**Exercise instructions**: What is needed is a verbatim copy of all the records.

**Records provided**:
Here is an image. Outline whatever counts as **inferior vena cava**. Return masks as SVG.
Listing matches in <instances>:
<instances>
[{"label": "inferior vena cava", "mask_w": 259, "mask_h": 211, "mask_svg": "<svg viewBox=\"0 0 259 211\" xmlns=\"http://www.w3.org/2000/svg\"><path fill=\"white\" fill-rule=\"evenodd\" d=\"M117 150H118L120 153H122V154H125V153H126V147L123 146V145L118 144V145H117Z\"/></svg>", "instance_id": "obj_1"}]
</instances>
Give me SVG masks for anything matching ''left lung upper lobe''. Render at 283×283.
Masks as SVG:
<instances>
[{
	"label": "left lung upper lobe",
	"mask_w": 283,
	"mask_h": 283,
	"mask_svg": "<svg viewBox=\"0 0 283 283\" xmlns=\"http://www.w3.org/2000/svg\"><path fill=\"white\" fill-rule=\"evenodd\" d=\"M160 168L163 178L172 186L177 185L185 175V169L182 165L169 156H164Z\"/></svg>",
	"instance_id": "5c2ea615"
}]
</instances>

**Solution for this problem**:
Here is an image. Outline whatever counts as **inferior vena cava**. Return masks as SVG.
Listing matches in <instances>:
<instances>
[{"label": "inferior vena cava", "mask_w": 259, "mask_h": 211, "mask_svg": "<svg viewBox=\"0 0 259 211\" xmlns=\"http://www.w3.org/2000/svg\"><path fill=\"white\" fill-rule=\"evenodd\" d=\"M117 150H118L120 153H122V154H125V153H126V147L123 146V145L118 144V145H117Z\"/></svg>", "instance_id": "obj_1"}]
</instances>
Give me SVG masks for anything matching ''left lung upper lobe''. Render at 283×283.
Masks as SVG:
<instances>
[{
	"label": "left lung upper lobe",
	"mask_w": 283,
	"mask_h": 283,
	"mask_svg": "<svg viewBox=\"0 0 283 283\" xmlns=\"http://www.w3.org/2000/svg\"><path fill=\"white\" fill-rule=\"evenodd\" d=\"M160 168L163 178L172 186L177 185L185 175V169L182 165L169 156H164Z\"/></svg>",
	"instance_id": "5c2ea615"
}]
</instances>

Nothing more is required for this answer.